NEWS

  /  

May 12, 2009

Student Activities Fee to make up for sports funding shortfall

While budget shortfalls forced the physical education department to cut its $39,000 allocation to club sports, the deficit will be filled by a near-equivalent allocation funded by an increase in the Student Activities Fee (SAF), according to Student Government (SG) President and fourth-year Matt Kennedy.

“[Student Government] is trying to make sure that clubs have the capacity to function and put on the same number of events as they have this year,” Kennedy said.

SG will devote $36,000 to sports clubs out of the $83,000 increase to the SAF, which Kennedy said approximately matched the 4.5 percent increase in tuition announced earlier this month.

Combined with the $61,000 they already receive annually from the SAF, sports clubs’ operating budget will total $97,000, which is $3,000 less than this year’s allocation.

Sharlene Holly, director of student activities, advised SG on their budget planning. “The decrease [in funding] will not be insignificant,” she said, “but groups should still be able to continue their primary functions.” Additional funds might become available “if any of the funding bodies—most notably [the Student Government Finance Committee]—have a surplus at the end of the year,” she said.

Such a funding formula is expected to be temporary, Bill Michel, assistant vice president for Student Life said.
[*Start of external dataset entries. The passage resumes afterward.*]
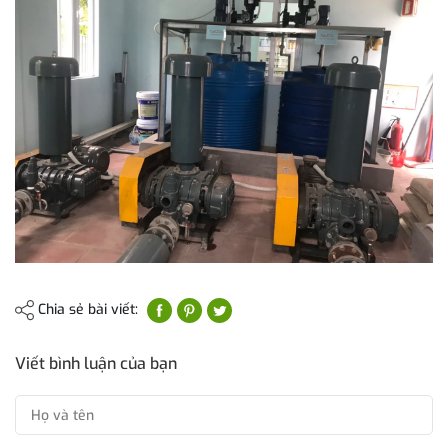
Chia sẻ bài viết:
Viết bình luận của bạn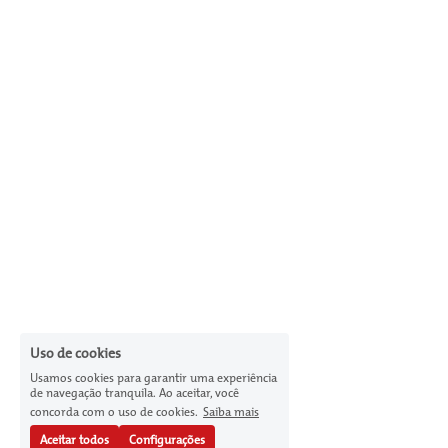
Uso de cookies
Usamos cookies para garantir uma experiência
de navegação tranquila. Ao aceitar, você
concorda com o uso de cookies.
Saiba mais
Aceitar todos
Configurações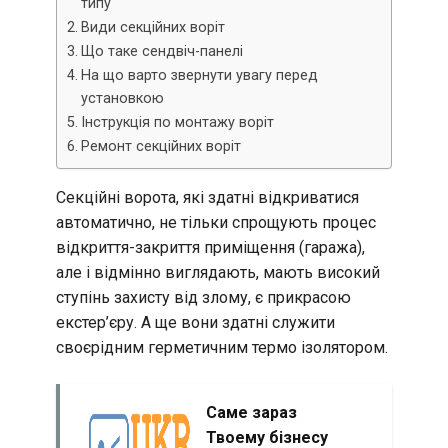
типу
Види секційних воріт
Що таке сендвіч-панелі
На що варто звернути увагу перед
установкою
Інструкція по монтажу воріт
Ремонт секційних воріт
Секційні ворота, які здатні відкриватися
автоматично, не тільки спрощують процес
відкриття-закриття приміщення (гаража),
але і відмінно виглядають, мають високий
ступінь захисту від злому, є прикрасою
екстер’єру. А ще вони здатні служити
своєрідним герметичним термо ізолятором.
Саме зараз
Твоему бізнесу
“We agreed that it made sense to list the additional support as a temporary item,” Michel said, “so that the allocation could be reviewed in future years when the economic climate improves.”

Kennedy echoed the sentiment. “We’re hoping that it will be temporary—as the downturn goes up, we can return to normal,” he said.

Anxieties about funding for extracurriculars have risen in light of the economic slowdown, with several of the University’s peer institutions cutting back on club and varsity sports. Most notably, MIT cut eight of its 41 varsity teams as part of an effort to cut spending by 15 percent in the next three years.